É absolutamente impressionante como o roteirista Karl Kamb (que adaptou um romance de Jay Dratler) e o diretor André De Toth conseguiram sintetizar tão bem quem são os dois personagens – John e sua mulher Sue – nas duas primeiras sequências do filme. É um diálogo extraordinário. Quando ele termina, o filme está com 5 minutos, e o espectador já conhece bem aquelas duas pessoas.

“Não quero ser um americano médio, espinha dorsal do país.”

A primeira tomada é de uma frigideira com dois ovos sendo fritos. Sue chama o marido uma, duas vezes. Tommy, o filho do casal, já está sentado à mesa da cozinha. Quando John aparece, já pronto para sair para o trabalho, terno impecável, Sue diz a frase que a rigor não precisava mesmo dizer: – “O café está na mesa, querido.” Ele responde com uma brutalidade sem tamanho: – “Onde mais poderia estar?”

Sue não ouve, ou finge que não entendeu, pergunta o que ele disse, ele responde que não foi nada.

Durante o café da manhã, a conversa é assim:

Ele: – “Não vamos trabalhar hoje. Vamos pescar.”

Ela: – “Ótimo.”

Ele: – “Vamos pegar Tommy e cair no mundo. Agora tem uma estrada que vai até a América do Sul.”

Ela: – “Outra hora, obrigada.”

Ele: – “Acha que o mundo iria parar? Acha que a Olympic Mutual Insurance Company iria fechar se eu não entrasse lá exatamente às 9 horas todos os dias?”

Ela (sendo agora suavemente irônica: ) – “Nunca se sabe.”

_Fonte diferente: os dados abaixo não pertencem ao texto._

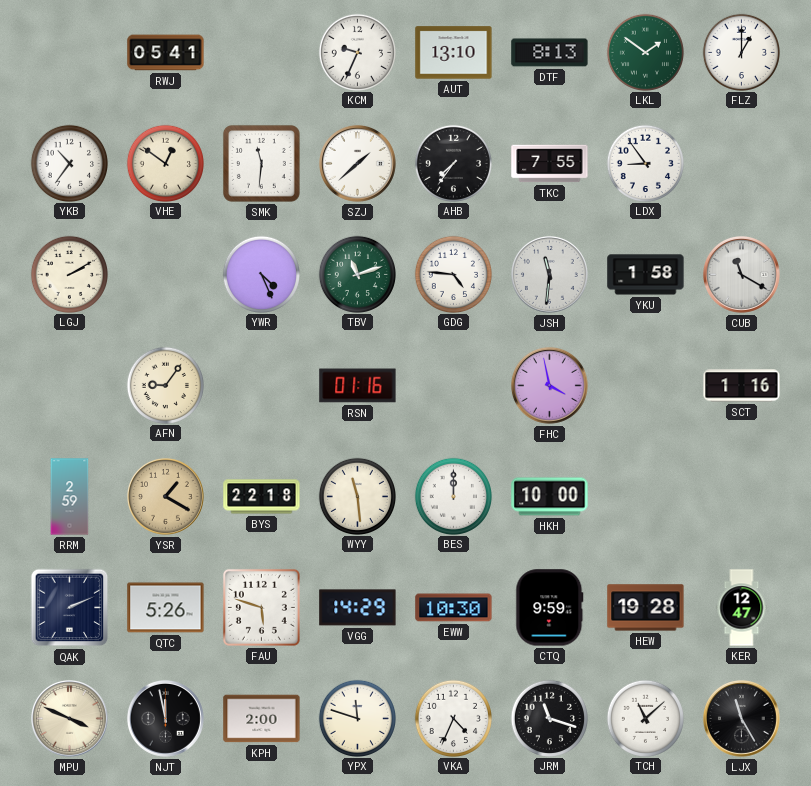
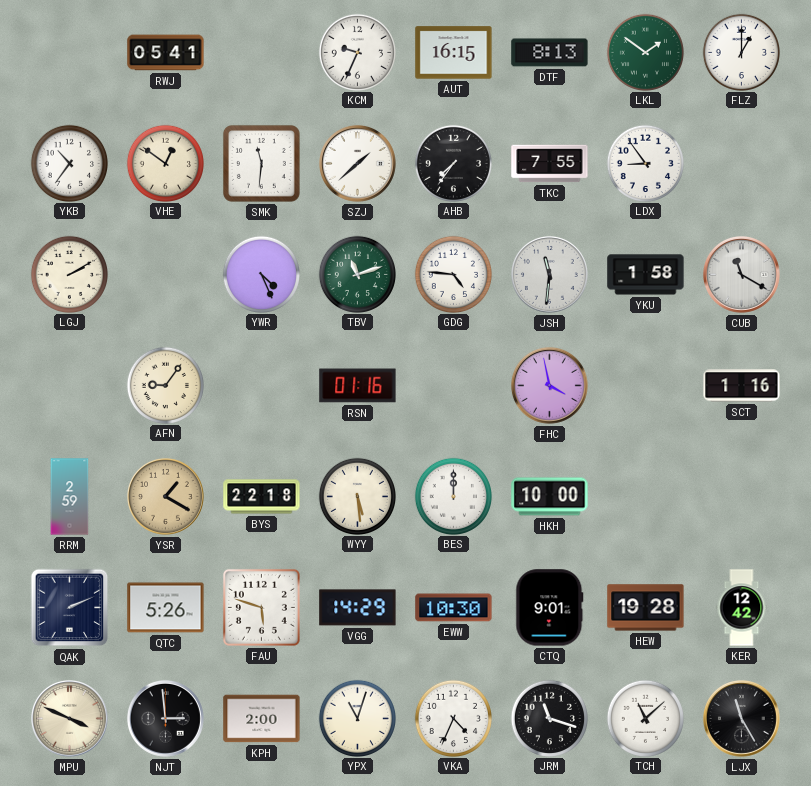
AUT: 13:10 -> 16:15
WYY: 11:29 -> 5:29
CTQ: 9:59 -> 9:01
KER: 12:47 -> 12:42
NJT: 11:58 -> 2:59
YPX: 11:48 -> 11:03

Ah! Uma companhia de seguros. John Forbes trabalha numa companhia de seguros. Como Walter Neff (Fred MacMurray), de Pacto de Sangue/Double Indemnity, de 1944, quatro anos portanto antes deste O Caminho da Tentação/Pitfall.

O cinema americano tem tradição de se referir a companhias de seguro como lugares horrorosos para as pessoas trabalharem.

Ele: – “Você foi eleita a garota mais bonita da classe. E eu, o rapaz mais promissor. Alguma coisa deveria acontecer com pessoas assim.”

Ela: – “Mas aconteceu. Nós nos casamos.”

Ele: – “O que houve com aquele casal que ia construir um barco e dar a volta ao mundo?”

Ela: – “Bem, eu tive um filho. Não sei o que aconteceu com você. (Breve pausa.) Vamos lá, aventureiro. Você tem uma família para sustentar.”

Ele: – “Nada de América do Sul?”

Ela: – “Hoje não.”

Corta, e os dois estão no carro, Sue dirigindo, John no banco do carona. O carro deles, segundo informa a página de Trívia sobre o filme no IMDb, é um Ford Super Deluxe coupé conversível modelo 1947 – um modelo top de linha em 1948, quando o filme foi lançado.

Ela: – “A que horas você vai chegar em casa hoje, querido?”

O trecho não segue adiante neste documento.